METHOD AND LEGAL BASIS FOR COLLECTION

Your personal data is collected through automatic or non-automatic means via creating an account on the Platform, using the Platform, sharing data via electronic forms, contacting us via email and other communication channels, authorizing LinkedIn integration, and through cookies/system logs.

Your personal data is processed based on the legal grounds set forth in Article 5 of GDPR, including: necessity for the establishment or performance of a contract, compliance with the data controller’s legal obligations, necessity for the establishment/exercise/protection of a right, and the data controller’s legitimate interest; and in cases requiring explicit consent, based on your explicit consent. Processing activities regarding traffic data and access logs within the scope of Law No. 5651 are carried out under legal obligation.

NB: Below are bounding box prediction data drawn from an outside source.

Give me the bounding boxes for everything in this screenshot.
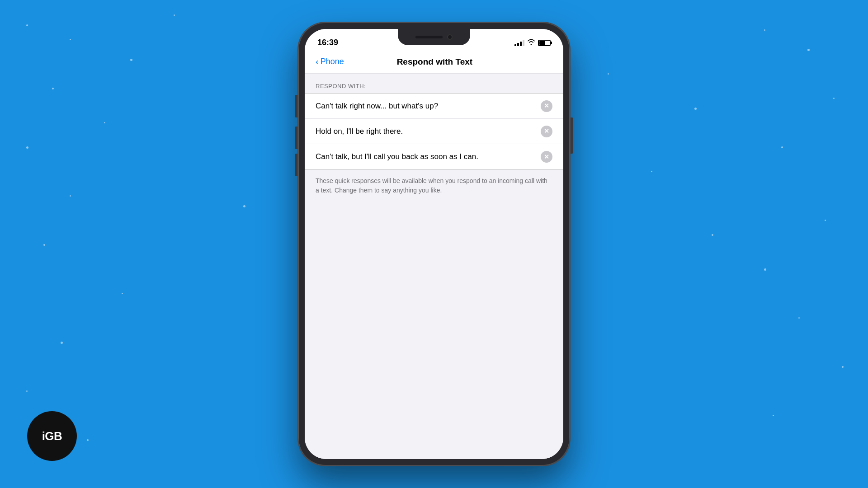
- close-icon: ✕: [544, 154, 549, 160]
- signal-icon: [514, 40, 524, 46]
- list-item[interactable]: Can't talk, but I'll call you back as so…: [305, 144, 563, 169]
- igb-logo: iGB: [27, 411, 77, 461]
- delete-button-2[interactable]: ✕: [541, 126, 552, 137]
- back-chevron-icon: ‹: [316, 56, 319, 67]
- delete-button-1[interactable]: ✕: [541, 100, 552, 112]
- notch-speaker: [415, 36, 443, 38]
- back-label[interactable]: Phone: [321, 57, 344, 66]
- igb-logo-text: iGB: [42, 429, 62, 443]
- battery-icon: [538, 40, 551, 46]
- notch: [398, 29, 470, 45]
- delete-button-3[interactable]: ✕: [541, 151, 552, 163]
- status-icons: [514, 37, 551, 47]
- close-icon: ✕: [544, 103, 549, 109]
- footer-note: These quick responses will be available …: [305, 170, 563, 204]
- response-text-1: Can't talk right now... but what's up?: [316, 102, 541, 111]
- list-item[interactable]: Hold on, I'll be right there. ✕: [305, 119, 563, 144]
- response-list: Can't talk right now... but what's up? ✕…: [305, 93, 563, 170]
- response-text-3: Can't talk, but I'll call you back as so…: [316, 152, 541, 161]
- notch-camera: [447, 34, 453, 40]
- status-bar: 16:39: [305, 29, 563, 51]
- nav-bar: ‹ Phone Respond with Text: [305, 51, 563, 74]
- status-time: 16:39: [317, 36, 338, 47]
- back-button[interactable]: ‹ Phone: [316, 56, 344, 67]
- section-header: RESPOND WITH:: [305, 74, 563, 93]
- list-item[interactable]: Can't talk right now... but what's up? ✕: [305, 94, 563, 119]
- response-text-2: Hold on, I'll be right there.: [316, 127, 541, 136]
- page-title: Respond with Text: [344, 57, 525, 67]
- content-area: RESPOND WITH: Can't talk right now... bu…: [305, 74, 563, 459]
- phone-screen: 16:39: [305, 29, 563, 459]
- phone-frame: 16:39: [298, 23, 570, 465]
- close-icon: ✕: [544, 128, 549, 134]
- wifi-icon: [527, 39, 535, 47]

RETENTION, DESTRUCTION AND SECURITY MEASURES

Your personal data is stored for the period required for the purposes of processing and limited to retention periods set out in applicable legislation; at the end of such period it is deleted, destroyed or anonymized. Tesir.io applies up-to-date technical and administrative security measures, including encryption technologies such as SSL/TLS, secure server infrastructure, access control systems, firewalls, logging and monitoring systems, and data encryption/hash methods.

YOUR RIGHTS UNDER THE LAW

Under Article 11 of GDPR, you have the rights to: learn whether your personal data is processed; request information if it is processed; learn the purpose of processing and whether it is used in accordance with its purpose; know the third parties to whom it is transferred domestically or abroad; request correction if it is incomplete/incorrect; request deletion/destruction/anonymization under GDPR conditions; request notification of correction/deletion to third parties to whom it is transferred; object to results against you arising from analysis by automated systems; and claim compensation for damages arising from unlawful processing.

APPLICATION METHOD

You may submit your requests within the scope of GDPR to our Company in accordance with the Communiqué on the Procedures and Principles of Application to the Data Controller. If you submit your application via the email address previously provided to our Company and registered in our systems to support@tesir.io, identity verification will be deemed satisfied. Applications made from a different email address may require additional verification. Our Company finalizes applications as soon as possible and at the latest within thirty (30) days in accordance with Article 13 of GDPR. If the process requires an additional cost, the tariff determined by the Personal Data Protection Authority may apply.

EFFECTIVE DATE AND UPDATES

Tesir.io reserves the right to update this Privacy Notice in line with legislative changes and/or Platform updates. The updated notice becomes effective on the date it is published on the Platform.